Hence, there is one predecessor that ends in 1, one in 2, one in 4, and one in 8. Summing these values, the answer is four possible predecessors. This matches the previous calculation!

Trivia

After some research, I came across a 1974 paper by Jean Hardouin-Duparc titled Paradis terrestre dans l'automate cellulaire de Conway (Garden of Eden in Conway's cellular automata). In it, he describes a similar method to find Garden of Edens in Conway's Game of Life. Since Garden of Edens have no predecessors, this problem and his work go hand in hand with each other. Although his work is more complex than my solution, he had the same idea of splitting a grid into rows to help find predecessors of nearby rows. Using finite automaton, he took these possible predecessors and found their complementary set, resulting in patterns that don't have any predecessors. Eventually, this will yield a Garden of Eden split into rows.

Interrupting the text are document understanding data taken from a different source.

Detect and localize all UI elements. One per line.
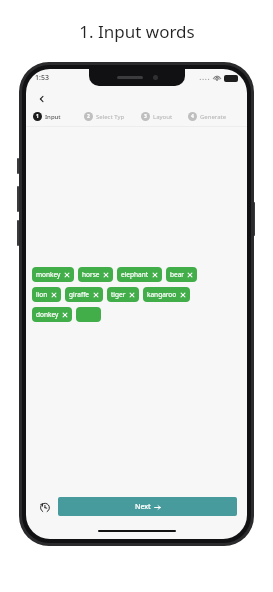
staticText: 2 bbox=[87, 113, 90, 120]
staticText: lion bbox=[36, 290, 48, 299]
button[interactable]: Add word bbox=[76, 307, 101, 322]
staticText: elephant bbox=[121, 270, 149, 279]
staticText: horse bbox=[82, 270, 100, 279]
button[interactable]: 2 bbox=[84, 108, 141, 125]
button[interactable]: donkey bbox=[32, 307, 72, 322]
staticText: Select Typ bbox=[96, 113, 125, 121]
button[interactable]: lion bbox=[32, 287, 61, 302]
staticText: 4 bbox=[191, 113, 194, 120]
button[interactable]: History bbox=[36, 499, 52, 515]
staticText: monkey bbox=[36, 270, 61, 279]
staticText: 3 bbox=[144, 113, 147, 120]
button[interactable]: Back bbox=[35, 92, 49, 106]
button[interactable]: giraffe bbox=[65, 287, 103, 302]
staticText: 1:53 bbox=[35, 73, 49, 83]
button[interactable]: elephant bbox=[117, 267, 162, 282]
button[interactable]: tiger bbox=[107, 287, 139, 302]
staticText: Input bbox=[45, 113, 61, 121]
button[interactable]: Next bbox=[58, 497, 237, 516]
staticText: tiger bbox=[111, 290, 126, 299]
staticText: giraffe bbox=[69, 290, 90, 299]
staticText: Next bbox=[135, 502, 151, 512]
button[interactable]: monkey bbox=[32, 267, 74, 282]
button[interactable]: kangaroo bbox=[143, 287, 190, 302]
staticText: 1 bbox=[36, 113, 39, 120]
button[interactable]: horse bbox=[78, 267, 113, 282]
staticText: 1. Input words bbox=[79, 20, 195, 43]
staticText: kangaroo bbox=[147, 290, 177, 299]
staticText: Generate bbox=[200, 113, 227, 121]
button[interactable]: 4 bbox=[188, 108, 240, 125]
staticText: bear bbox=[170, 270, 184, 279]
button[interactable]: 3 bbox=[141, 108, 188, 125]
staticText: Layout bbox=[153, 113, 173, 121]
staticText: donkey bbox=[36, 310, 59, 319]
button[interactable]: 1 bbox=[33, 108, 84, 125]
button[interactable]: bear bbox=[166, 267, 197, 282]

Like this solution, his method only takes time exponential to the grid's width or height rather than its area. With his research, Harduoin-Duparc attempted to search for the narrowest possible Garden of Eden. In his same paper, he proved that no Garden of Edens of height 1 exist. For height 2, he complains how his automaton cannot be developed due to the memory constraints of his computer (a whopping 131,072 bytes!). Adapting his method to be heuristic, he continued his search and failed to find any up to height 5. He did find two very narrow ones with bounding boxes of 122 × 6 and 117 × 6.

Final Thoughts

I've had a lot of fun going through this problem, and it introduced me to a new branch of math. The most I've delved before in cellular automata was creating small Game of Life simulations for school assignments, and my research broadened my view on Conway's creation and what lies underneath it.

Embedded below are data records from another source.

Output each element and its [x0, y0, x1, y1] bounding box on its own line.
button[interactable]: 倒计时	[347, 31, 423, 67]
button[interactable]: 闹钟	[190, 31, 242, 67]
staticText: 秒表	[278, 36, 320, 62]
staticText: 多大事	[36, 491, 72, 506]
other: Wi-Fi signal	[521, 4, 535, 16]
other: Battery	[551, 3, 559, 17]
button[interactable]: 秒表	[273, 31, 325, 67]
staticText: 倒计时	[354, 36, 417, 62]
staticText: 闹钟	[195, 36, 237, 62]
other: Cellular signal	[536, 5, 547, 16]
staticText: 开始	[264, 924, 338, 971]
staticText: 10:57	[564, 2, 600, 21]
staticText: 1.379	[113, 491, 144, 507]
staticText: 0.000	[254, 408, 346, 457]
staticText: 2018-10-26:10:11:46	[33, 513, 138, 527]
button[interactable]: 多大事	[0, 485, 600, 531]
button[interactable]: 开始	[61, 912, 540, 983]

Although this problem is over, I'm still curious about several questions:

As long as the given grid is narrow, its height doesn't significantly affect the running time. Is there an algorithm that runs faster for square grids?
Splitting the grid into rows can be thought of several 1D cellular automata. Since the bottleneck of this algorithm is finding predecessors of the rows, can techniques used for 1D automata be applied to this step?
Instead of splitting the grid into columns or rows, will other splitting methods improve the algorithm (e.g. half-columns or 2x2 blocks)?
Google's problem asked for the number of predecessors of a grid. How much harder is it to list those predecessors?